Copy out every line of the data that has the word "sociales" somewhere in it.

======== Provided entries ========

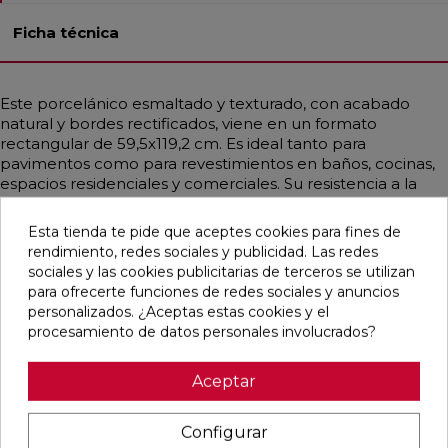
Ficha técnica
Este porcelánico esmaltado y texturado, con acabado
natural y bordes rectificados, viene en un formato
rectangular de 59,5x119,2 cm. Es ideal tanto para
pavimentos como para revestimientos en baños, cocinas,
espacios residenciales y comerciales. Su resistencia a la
helada y a las manchas lo hace muy duradero. Con un
estilo contemporáneo y mediterráneo, simula piedra en
Esta tienda te pide que aceptes cookies para fines de
tonos crema y beige, aportando un toque elegante y
rendimiento, redes sociales y publicidad. Las redes
moderno a cualquier ambiente.
sociales y las cookies publicitarias de terceros se utilizan
para ofrecerte funciones de redes sociales y anuncios
personalizados. ¿Aceptas estas cookies y el
procesamiento de datos personales involucrados?
Pensamos que te puede interesar
Aceptar
favorite
favorite
favorite
favorite
Configurar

========

#### Exercise solution
rendimiento, redes sociales y publicidad. Las redes
sociales y las cookies publicitarias de terceros se utilizan
para ofrecerte funciones de redes sociales y anuncios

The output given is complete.